The best way to decide if you should get a construction loan is to get educated. So let’s get to the business of understanding how construction loans work. (Keep reading to learn more.)
What Is a Home Construction Loan
Determining what type of home loan to get can be a bit confusing at first. There are many variables to a construction loan, many of which are dependent on your finances. Still, here are some of the most common ways this type of loan works:
- Short-term, usually max of one year
- Higher-Interest rates
- Variable Rates
- Interest-Only Payment
- Lenders track the progress of the build.
- Payments are made in stages as home construction progresses.
- Payments are made directly to the builder and/or suppliers and subcontractors. (These payments are sometimes called construction draws.)
- Once a Certificate of Occupancy is issued, a “new” mortgage is required.
There are specific guidelines you must follow to get a home construction loan. Further, there is no collateral for your new home. (Think not-yet-built and so nothing to take possession of.) But, more about this later. First, let’s discuss the types of loans.
A Few Types of Construction Loans
There are many construction loan options available today. Below, we discuss the three most common ones.
(1) Construction to Permanent Loans. This type of loan provides funds to build the new home and to mortgage it once constructed. They are single close loans and tend to be more economical.
(2) Construction Only Loans. This loan, as the name implies, is for the construction phase only. They are also called “stand-alone” or “two-close” loans. With this type of loan, you’ll also need to secure a mortgage which means two separate closings for the loans. This means this type of loan can be costlier. This loan may be right for you if you have a lot of cash on hand.

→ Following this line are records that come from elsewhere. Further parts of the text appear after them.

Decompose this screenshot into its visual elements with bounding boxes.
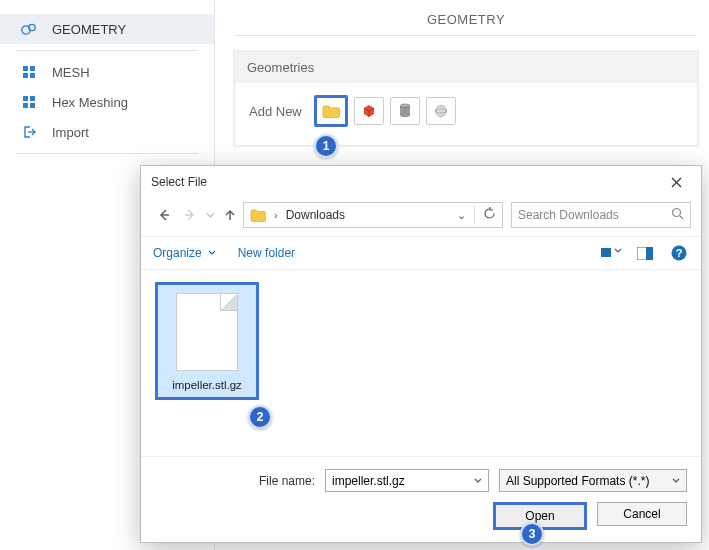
add-new-label: Add New [249,104,302,119]
file-item-selected[interactable]: impeller.stl.gz [155,282,259,400]
nav-item-geometry[interactable]: GEOMETRY [0,14,214,44]
svg-text:?: ? [676,247,683,259]
svg-rect-16 [601,248,611,257]
nav-forward-button[interactable] [177,203,203,227]
import-icon [20,123,38,141]
page-title: GEOMETRY [235,0,697,36]
chevron-down-icon [206,211,215,220]
cylinder-icon [398,103,412,119]
red-cube-icon [361,103,377,119]
svg-point-15 [673,209,681,217]
nav-label-hexmeshing: Hex Meshing [52,95,128,110]
add-sphere-button[interactable] [426,97,456,125]
chevron-down-icon [208,249,216,257]
refresh-button[interactable] [483,206,496,224]
file-format-value: All Supported Formats (*.*) [506,474,649,488]
refresh-icon [483,207,496,220]
nav-back-button[interactable] [151,203,177,227]
close-button[interactable] [657,170,695,194]
hexmesh-icon [20,93,38,111]
search-placeholder: Search Downloads [518,208,663,222]
search-icon [671,207,684,223]
select-file-dialog: Select File › Downloads ⌄ Search Downloa… [140,165,702,543]
svg-rect-7 [30,96,35,101]
folder-icon [322,104,340,118]
file-name-input[interactable]: impeller.stl.gz [325,469,489,492]
svg-rect-3 [30,66,35,71]
file-name-label: File name: [259,474,315,488]
nav-item-mesh[interactable]: MESH [0,57,214,87]
nav-label-mesh: MESH [52,65,90,80]
add-box-button[interactable] [354,97,384,125]
help-icon: ? [671,245,687,261]
search-input[interactable]: Search Downloads [511,202,691,228]
file-format-dropdown[interactable]: All Supported Formats (*.*) [499,469,687,492]
nav-divider [16,153,198,154]
add-from-file-button[interactable] [314,95,348,127]
chevron-right-icon: › [274,209,278,221]
breadcrumb-current: Downloads [286,208,449,222]
geometry-icon [20,20,38,38]
file-thumbnail [176,293,238,371]
chevron-down-icon[interactable]: ⌄ [457,209,466,222]
close-icon [671,177,682,188]
chevron-down-icon [474,477,482,485]
breadcrumb-box[interactable]: › Downloads ⌄ [243,202,503,228]
nav-divider [16,50,198,51]
nav-label-import: Import [52,125,89,140]
thumbnails-icon [601,246,621,260]
nav-label-geometry: GEOMETRY [52,22,126,37]
arrow-left-icon [157,208,171,222]
svg-rect-5 [30,73,35,78]
dialog-title: Select File [151,175,207,189]
svg-rect-18 [646,247,653,260]
nav-history-button[interactable] [203,203,217,227]
help-button[interactable]: ? [669,243,689,263]
file-name-label: impeller.stl.gz [162,379,252,391]
svg-rect-4 [23,73,28,78]
arrow-up-icon [223,208,237,222]
organize-dropdown[interactable]: Organize [153,246,216,260]
step-badge-3: 3 [520,522,544,546]
nav-item-import[interactable]: Import [0,117,214,147]
step-badge-1: 1 [314,134,338,158]
svg-rect-9 [30,103,35,108]
pane-icon [637,247,653,260]
step-badge-2: 2 [248,405,272,429]
file-name-value: impeller.stl.gz [332,474,405,488]
arrow-right-icon [183,208,197,222]
panel-heading: Geometries [235,52,697,83]
cancel-button[interactable]: Cancel [597,502,687,526]
sphere-icon [433,103,449,119]
chevron-down-icon [672,477,680,485]
geometries-panel: Geometries Add New [233,50,699,147]
folder-icon [250,209,266,222]
organize-label: Organize [153,246,202,260]
preview-pane-button[interactable] [635,243,655,263]
mesh-icon [20,63,38,81]
nav-item-hexmeshing[interactable]: Hex Meshing [0,87,214,117]
view-mode-button[interactable] [601,243,621,263]
svg-rect-6 [23,96,28,101]
add-cylinder-button[interactable] [390,97,420,125]
nav-up-button[interactable] [217,203,243,227]
svg-rect-2 [23,66,28,71]
new-folder-button[interactable]: New folder [238,246,295,260]
svg-rect-8 [23,103,28,108]
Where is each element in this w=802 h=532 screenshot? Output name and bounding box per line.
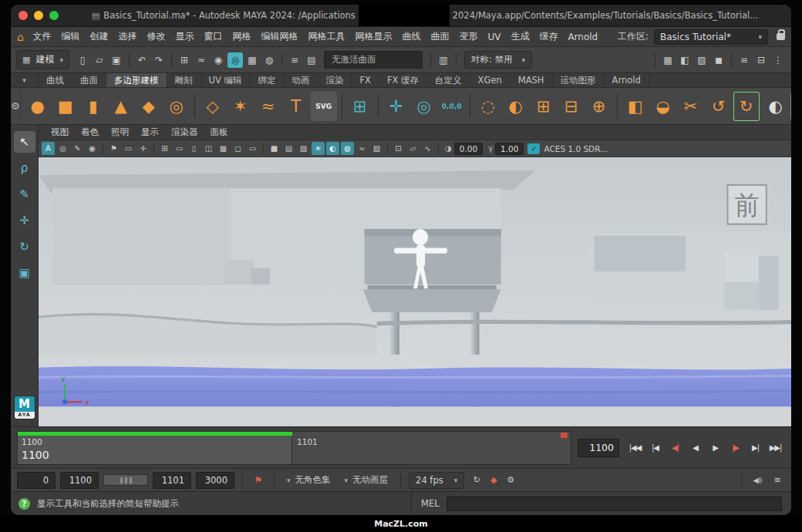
poly-cylinder-icon[interactable]: ▮ xyxy=(80,92,106,121)
render-view-icon[interactable]: ▨ xyxy=(694,52,709,68)
exposure-field[interactable]: 0.00 xyxy=(454,143,483,155)
current-frame-field[interactable]: 1100 xyxy=(578,439,619,457)
svg-tool-icon[interactable]: SVG xyxy=(311,92,337,121)
playback-start-field[interactable]: 1100 xyxy=(60,472,99,489)
ao-mode-icon[interactable]: ◍ xyxy=(341,142,354,155)
move-tool[interactable]: ✛ xyxy=(14,210,35,231)
minimize-window-button[interactable] xyxy=(34,11,43,20)
panel-menu-item[interactable]: 照明 xyxy=(105,126,135,139)
step-back-key-button[interactable]: ◀| xyxy=(666,439,685,457)
workspace-lock-icon[interactable] xyxy=(777,33,785,40)
render-settings-icon[interactable]: ▦ xyxy=(660,52,676,68)
resolution-gate-icon[interactable]: ▯ xyxy=(187,142,200,155)
shelf-tab[interactable]: 动画 xyxy=(284,73,318,87)
menu-item[interactable]: 生成 xyxy=(506,28,534,45)
ipr-render-icon[interactable]: ◼ xyxy=(711,52,726,68)
select-tool[interactable]: ↖ xyxy=(14,131,35,153)
shelf-tab[interactable]: 雕刻 xyxy=(167,73,201,87)
material-sphere-icon[interactable]: ◐ xyxy=(763,92,789,121)
panel-menu-item[interactable]: 着色 xyxy=(75,126,105,139)
add-bookmark-icon[interactable]: ⚑ xyxy=(251,473,266,488)
shelf-tab[interactable]: 曲线 xyxy=(39,73,72,87)
shelf-tab[interactable]: UV 编辑 xyxy=(201,73,251,87)
grid-icon[interactable]: ⊞ xyxy=(158,142,171,155)
shelf-tab[interactable]: 多边形建模 xyxy=(106,73,167,87)
save-scene-icon[interactable]: ▣ xyxy=(109,52,124,68)
viewport-canvas[interactable]: 前 y x xyxy=(39,157,791,426)
fps-select[interactable]: 24 fps ▾ xyxy=(409,472,464,489)
menu-item[interactable]: 文件 xyxy=(28,28,56,45)
menu-item[interactable]: UV xyxy=(483,29,506,45)
bevel-icon[interactable]: ◒ xyxy=(650,92,676,121)
joint-xray-icon[interactable]: ∿ xyxy=(421,142,434,155)
cap-options-icon[interactable]: ⊟ xyxy=(753,52,769,68)
snap-to-view-planes-icon[interactable]: ▦ xyxy=(244,52,260,68)
separate-icon[interactable]: ⊟ xyxy=(558,92,585,121)
animation-start-field[interactable]: 0 xyxy=(17,472,56,489)
make-live-icon[interactable]: ◍ xyxy=(261,52,277,68)
multi-cut-icon[interactable]: ✂ xyxy=(678,92,704,121)
shadows-mode-icon[interactable]: ◐ xyxy=(326,142,339,155)
home-screen-icon[interactable]: ⌂ xyxy=(17,31,24,43)
zoom-window-button[interactable] xyxy=(49,11,59,20)
poly-sphere-icon[interactable]: ● xyxy=(25,92,51,121)
colorspace-label[interactable]: ACES 1.0 SDR... xyxy=(544,144,608,153)
undo-icon[interactable]: ↶ xyxy=(134,52,150,68)
step-forward-frame-button[interactable]: ▶| xyxy=(746,439,765,457)
shelf-tab[interactable]: 绑定 xyxy=(250,73,284,87)
shelf-tab[interactable]: 运动图形 xyxy=(553,73,605,87)
display-sphere-icon[interactable]: ● xyxy=(790,92,791,121)
selection-highlight-icon[interactable]: A xyxy=(42,142,55,155)
sidebar-toggle-icon[interactable]: ⋮ xyxy=(770,52,786,68)
shelf-tab[interactable]: FX xyxy=(352,73,379,87)
play-backwards-button[interactable]: ◀ xyxy=(686,439,705,457)
selection-mask-icon[interactable]: ▥ xyxy=(436,52,451,68)
panel-menu-item[interactable]: 视图 xyxy=(45,126,75,139)
active-surface-field[interactable]: 无激活曲面 xyxy=(324,51,423,69)
exposure-icon[interactable]: ◑ xyxy=(445,144,452,153)
lasso-select-tool[interactable]: ρ xyxy=(14,157,35,179)
title-bar[interactable]: ▤ Basics_Tutorial.ma* - Autodesk MAYA 20… xyxy=(11,5,791,27)
film-gate-icon[interactable]: ▭ xyxy=(173,142,186,155)
select-camera-icon[interactable]: ◎ xyxy=(56,142,69,155)
menu-item[interactable]: 显示 xyxy=(170,28,199,45)
current-frame-cell[interactable] xyxy=(18,432,292,464)
panel-menu-item[interactable]: 显示 xyxy=(135,126,165,139)
menu-item[interactable]: 曲线 xyxy=(397,28,426,45)
auto-key-icon[interactable]: ◆ xyxy=(486,473,501,488)
rotate-cw-icon[interactable]: ↻ xyxy=(733,92,760,121)
character-set-select[interactable]: ▾ 无角色集 xyxy=(282,472,335,488)
menu-item[interactable]: 变形 xyxy=(454,28,483,45)
type-tool-icon[interactable]: T xyxy=(283,92,309,121)
poly-torus-icon[interactable]: ◎ xyxy=(163,92,190,121)
poly-cone-icon[interactable]: ▲ xyxy=(108,92,134,121)
menu-item[interactable]: 曲面 xyxy=(426,28,454,45)
menu-item[interactable]: 选择 xyxy=(113,28,142,45)
textured-mode-icon[interactable]: ▨ xyxy=(297,142,310,155)
scale-tool[interactable]: ▣ xyxy=(14,262,35,284)
snap-align-icon[interactable]: ◎ xyxy=(411,92,437,121)
shelf-tab[interactable]: Arnold xyxy=(605,73,649,87)
mirror-icon[interactable]: ◧ xyxy=(622,92,649,121)
poly-cube-icon[interactable]: ■ xyxy=(52,92,79,121)
light-editor-icon[interactable]: ✛ xyxy=(383,92,409,121)
motion-blur-icon[interactable]: ≈ xyxy=(356,142,369,155)
quick-select-icon[interactable]: ◌ xyxy=(475,92,501,121)
menu-item[interactable]: 网格工具 xyxy=(303,28,350,45)
shelf-tab[interactable]: FX 缓存 xyxy=(379,73,427,87)
gamma-icon[interactable]: γ xyxy=(488,144,493,153)
shelf-tab[interactable]: 自定义 xyxy=(427,73,470,87)
construction-history-icon[interactable]: ≡ xyxy=(287,52,302,68)
paint-select-tool[interactable]: ✎ xyxy=(14,184,35,205)
symmetry-select[interactable]: 对称: 禁用 ▾ xyxy=(464,51,532,69)
gamma-field[interactable]: 1.00 xyxy=(495,143,524,155)
hypershade-icon[interactable]: ◧ xyxy=(677,52,692,68)
grease-pencil-icon[interactable]: ✎ xyxy=(71,142,84,155)
help-icon[interactable]: ? xyxy=(19,498,30,510)
safe-title-icon[interactable]: ▭ xyxy=(246,142,259,155)
mel-label[interactable]: MEL xyxy=(421,498,440,509)
view-transform-toggle[interactable]: ✓ xyxy=(527,143,540,154)
field-chart-icon[interactable]: ▦ xyxy=(217,142,230,155)
redo-icon[interactable]: ↷ xyxy=(151,52,167,68)
modeling-toolkit-icon[interactable]: ▤ xyxy=(304,52,319,68)
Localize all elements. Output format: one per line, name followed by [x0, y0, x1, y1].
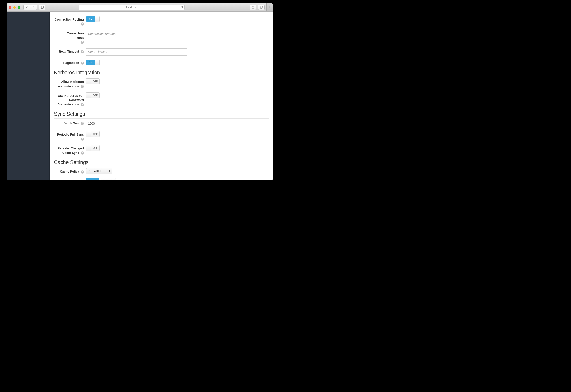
help-icon[interactable]: ?: [81, 41, 84, 44]
chevron-updown-icon: ▲▼: [108, 168, 111, 174]
address-bar[interactable]: localhost: [79, 5, 185, 10]
browser-toolbar: localhost +: [7, 3, 273, 12]
input-batch-size[interactable]: [86, 120, 187, 127]
sidebar-toggle-button[interactable]: [39, 5, 45, 10]
help-icon[interactable]: ?: [81, 138, 84, 141]
row-pagination: Pagination ? ON OFF: [54, 59, 269, 65]
toggle-pagination[interactable]: ON OFF: [86, 59, 100, 65]
toggle-changed-sync[interactable]: ON OFF: [86, 145, 100, 151]
heading-cache: Cache Settings: [54, 160, 269, 167]
label-kerberos-pwauth: Use Kerberos For Password Authentication…: [54, 92, 86, 107]
row-kerberos-pwauth: Use Kerberos For Password Authentication…: [54, 92, 269, 107]
save-button[interactable]: Save: [86, 178, 99, 180]
label-batch-size: Batch Size ?: [54, 120, 86, 126]
toolbar-right: +: [250, 5, 271, 10]
toggle-full-sync[interactable]: ON OFF: [86, 131, 100, 137]
label-read-timeout: Read Timeout ?: [54, 48, 86, 54]
toggle-allow-kerberos[interactable]: ON OFF: [86, 78, 100, 84]
select-cache-policy[interactable]: DEFAULT ▲▼: [86, 168, 113, 174]
row-read-timeout: Read Timeout ?: [54, 48, 269, 56]
label-changed-sync: Periodic Changed Users Sync ?: [54, 145, 86, 155]
label-full-sync: Periodic Full Sync ?: [54, 131, 86, 141]
zoom-window-button[interactable]: [18, 6, 20, 9]
help-icon[interactable]: ?: [81, 122, 84, 125]
forward-button[interactable]: [30, 5, 37, 10]
app-sidebar: [7, 12, 50, 180]
help-icon[interactable]: ?: [81, 85, 84, 88]
back-button[interactable]: [24, 5, 30, 10]
row-cache-policy: Cache Policy ? DEFAULT ▲▼: [54, 168, 269, 174]
reload-icon[interactable]: [180, 6, 183, 9]
page-content: Connection Pooling ? ON OFF Connection T…: [7, 12, 273, 180]
settings-form: Connection Pooling ? ON OFF Connection T…: [50, 12, 273, 180]
nav-back-forward: [23, 5, 37, 10]
row-connection-timeout: Connection Timeout ?: [54, 30, 269, 44]
minimize-window-button[interactable]: [13, 6, 16, 9]
svg-rect-4: [260, 7, 262, 9]
row-actions: Save Cancel: [54, 178, 269, 180]
help-icon[interactable]: ?: [81, 103, 84, 106]
row-connection-pooling: Connection Pooling ? ON OFF: [54, 16, 269, 26]
help-icon[interactable]: ?: [81, 61, 84, 65]
toggle-connection-pooling[interactable]: ON OFF: [86, 16, 100, 22]
svg-rect-0: [41, 6, 44, 9]
safari-window: localhost + Connection Pooling ?: [7, 3, 273, 180]
svg-rect-5: [261, 6, 263, 8]
help-icon[interactable]: ?: [81, 50, 84, 53]
help-icon[interactable]: ?: [81, 23, 84, 26]
row-changed-sync: Periodic Changed Users Sync ? ON OFF: [54, 145, 269, 155]
traffic-lights: [9, 6, 20, 9]
row-full-sync: Periodic Full Sync ? ON OFF: [54, 131, 269, 141]
input-connection-timeout[interactable]: [86, 30, 187, 37]
share-button[interactable]: [250, 5, 256, 10]
row-allow-kerberos: Allow Kerberos authentication ? ON OFF: [54, 78, 269, 88]
address-bar-text: localhost: [126, 6, 137, 9]
input-read-timeout[interactable]: [86, 48, 187, 56]
heading-kerberos: Kerberos Integration: [54, 70, 269, 77]
close-window-button[interactable]: [9, 6, 12, 9]
label-connection-timeout: Connection Timeout ?: [54, 30, 86, 44]
label-connection-pooling: Connection Pooling ?: [54, 16, 86, 26]
row-batch-size: Batch Size ?: [54, 120, 269, 127]
label-cache-policy: Cache Policy ?: [54, 168, 86, 174]
toggle-kerberos-pwauth[interactable]: ON OFF: [86, 92, 100, 98]
tabs-button[interactable]: [258, 5, 265, 10]
heading-sync: Sync Settings: [54, 111, 269, 119]
help-icon[interactable]: ?: [81, 170, 84, 174]
label-pagination: Pagination ?: [54, 59, 86, 65]
cancel-button[interactable]: Cancel: [100, 178, 116, 180]
new-tab-button[interactable]: +: [266, 3, 273, 11]
label-allow-kerberos: Allow Kerberos authentication ?: [54, 78, 86, 88]
help-icon[interactable]: ?: [81, 151, 84, 155]
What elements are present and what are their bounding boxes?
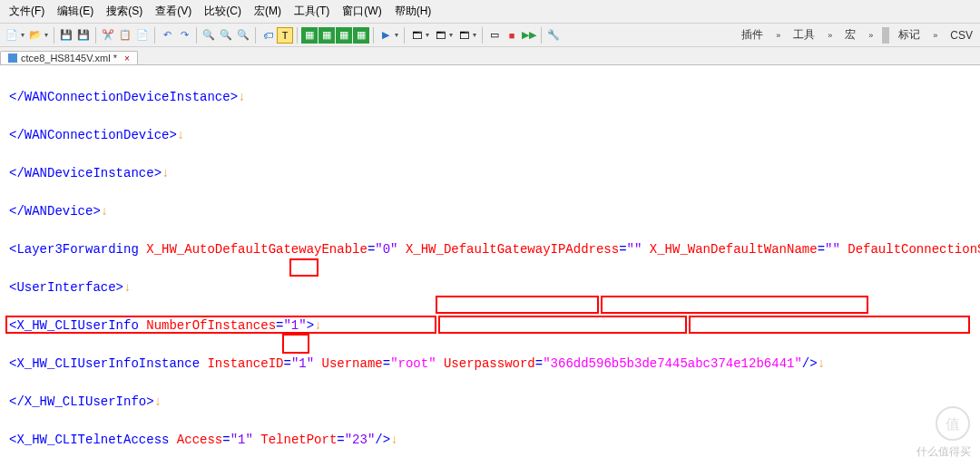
- file-icon: [8, 54, 17, 63]
- menu-tools[interactable]: 工具(T): [289, 2, 335, 21]
- tools-label[interactable]: 工具: [789, 27, 818, 43]
- code-editor[interactable]: </WANConnectionDeviceInstance>↓ </WANCon…: [0, 65, 980, 467]
- redbox-count4: [289, 258, 318, 277]
- mark-label[interactable]: 标记: [895, 27, 924, 43]
- tab-label: ctce8_HS8145V.xml *: [21, 53, 117, 63]
- bookmark-icon[interactable]: 🏷: [260, 27, 276, 44]
- wrench-icon[interactable]: 🔧: [545, 27, 562, 44]
- outline-icon[interactable]: ▭: [486, 27, 503, 44]
- menu-view[interactable]: 查看(V): [150, 2, 197, 21]
- menu-help[interactable]: 帮助(H): [389, 2, 437, 21]
- menu-macro[interactable]: 宏(M): [249, 2, 287, 21]
- menu-search[interactable]: 搜索(S): [101, 2, 148, 21]
- green-play-icon[interactable]: ▶▶: [521, 27, 537, 44]
- search-icon[interactable]: 🔍: [201, 27, 217, 44]
- copy-icon[interactable]: 📋: [117, 27, 133, 44]
- search-prev-icon[interactable]: 🔍: [218, 27, 234, 44]
- open-file-icon[interactable]: 📂: [27, 27, 44, 44]
- paste-icon[interactable]: 📄: [134, 27, 151, 44]
- redbox-pw-right: [601, 296, 868, 314]
- new-file-icon[interactable]: 📄: [4, 27, 20, 44]
- cut-icon[interactable]: ✂️: [100, 27, 116, 44]
- menu-file[interactable]: 文件(F): [4, 2, 50, 21]
- watermark: 值 什么值得买: [916, 405, 971, 458]
- search-next-icon[interactable]: 🔍: [235, 27, 251, 44]
- toolbar: 📄▾ 📂▾ 💾 💾 ✂️ 📋 📄 ↶ ↷ 🔍 🔍 🔍 🏷 T ▦ ▦ ▦ ▦ ▶…: [0, 24, 980, 47]
- svg-text:值: 值: [946, 416, 960, 432]
- redo-icon[interactable]: ↷: [176, 27, 192, 44]
- save-all-icon[interactable]: 💾: [75, 27, 92, 44]
- menu-compare[interactable]: 比较(C): [199, 2, 247, 21]
- undo-icon[interactable]: ↶: [159, 27, 175, 44]
- green-3-icon[interactable]: ▦: [336, 27, 352, 44]
- tab-bar: ctce8_HS8145V.xml * ×: [0, 47, 980, 65]
- highlight-icon[interactable]: T: [277, 27, 293, 44]
- green-4-icon[interactable]: ▦: [353, 27, 369, 44]
- plugins-label[interactable]: 插件: [738, 27, 767, 43]
- toolbar-right: 插件» 工具» 宏» 标记» CSV: [738, 27, 976, 44]
- green-2-icon[interactable]: ▦: [318, 27, 335, 44]
- window-2-icon[interactable]: 🗔: [432, 27, 448, 44]
- menu-window[interactable]: 窗口(W): [337, 2, 387, 21]
- menu-edit[interactable]: 编辑(E): [52, 2, 99, 21]
- menu-bar: 文件(F) 编辑(E) 搜索(S) 查看(V) 比较(C) 宏(M) 工具(T)…: [0, 0, 980, 24]
- window-3-icon[interactable]: 🗔: [456, 27, 472, 44]
- redbox-id4: [282, 334, 309, 354]
- file-tab[interactable]: ctce8_HS8145V.xml * ×: [0, 51, 138, 64]
- green-1-icon[interactable]: ▦: [301, 27, 318, 44]
- macro-label[interactable]: 宏: [841, 27, 859, 43]
- redbox-uname-left: [436, 296, 599, 314]
- save-icon[interactable]: 💾: [58, 27, 74, 44]
- csv-label[interactable]: CSV: [946, 29, 976, 42]
- window-1-icon[interactable]: 🗔: [408, 27, 425, 44]
- blue-tool-icon[interactable]: ▶: [377, 27, 394, 44]
- close-icon[interactable]: ×: [124, 54, 130, 63]
- red-square-icon[interactable]: ■: [504, 27, 520, 44]
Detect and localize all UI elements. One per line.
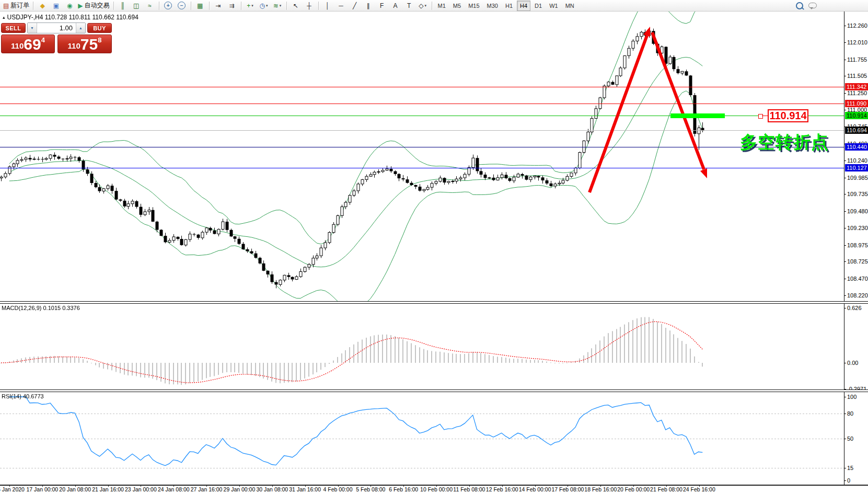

(3) Renovation Loans. These come in many forms and are dependent on how much financing you need. For remodels up to $10,000, an unsecured personal loan is a good option. Unsecured loans do not require collateral but you will most likely need a good credit score to get one. Another funding option for this type of loan is to take out a home equity line of credit (HELOC). With HELOC loans, you borrow against the available equity in your home.
How Construction Loans
If you are looking to build a new home, this loan is for you. An incredible benefit to loans of the type is that they can make your custom or dream home a reality! Funding options of this sort are a gift. They fill the gap from the start of construction until completion, and this means you do not have to wait until you had all cash to proceed. Let’s be honest, for the majority of us, cash financing is not practical. (Even Dave Ramsey acknowledges that most people need debt to own a home!)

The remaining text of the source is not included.